◆ Given data ◆
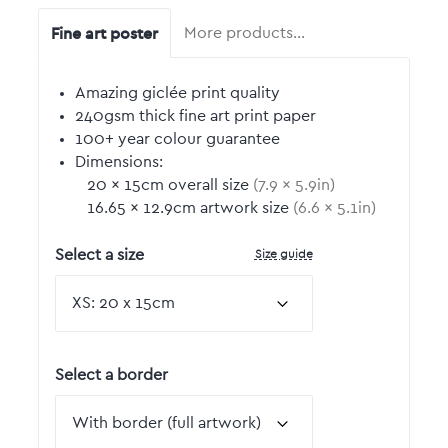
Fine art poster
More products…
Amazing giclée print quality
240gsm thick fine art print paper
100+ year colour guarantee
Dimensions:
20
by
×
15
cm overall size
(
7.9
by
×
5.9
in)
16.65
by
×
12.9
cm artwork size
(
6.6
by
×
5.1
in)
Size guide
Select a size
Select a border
--
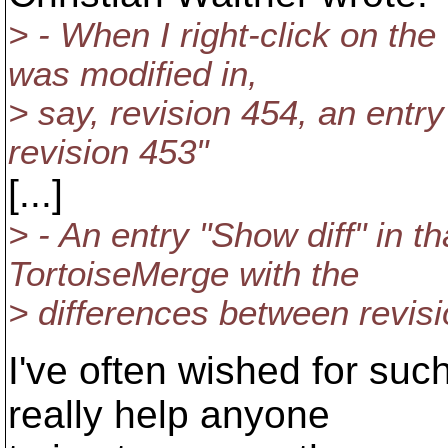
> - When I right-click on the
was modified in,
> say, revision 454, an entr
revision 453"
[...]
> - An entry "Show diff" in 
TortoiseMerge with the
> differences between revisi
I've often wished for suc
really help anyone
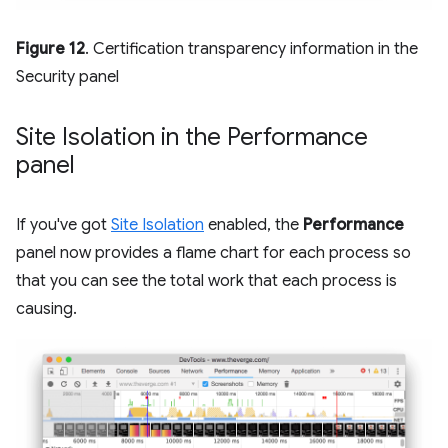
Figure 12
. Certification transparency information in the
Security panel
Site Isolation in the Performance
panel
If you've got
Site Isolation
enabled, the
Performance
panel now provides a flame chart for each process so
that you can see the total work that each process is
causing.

◆ Your task ◆
One stretch of the lines above is wanted, from the line that contains "Fine art poster" through the line that contains "Select a border". Output it exactly.

◆ Solution below ◆
Fine art poster
More products…
Amazing giclée print quality
240gsm thick fine art print paper
100+ year colour guarantee
Dimensions:
20
by
×
15
cm overall size
(
7.9
by
×
5.9
in)
16.65
by
×
12.9
cm artwork size
(
6.6
by
×
5.1
in)
Size guide
Select a size
Select a border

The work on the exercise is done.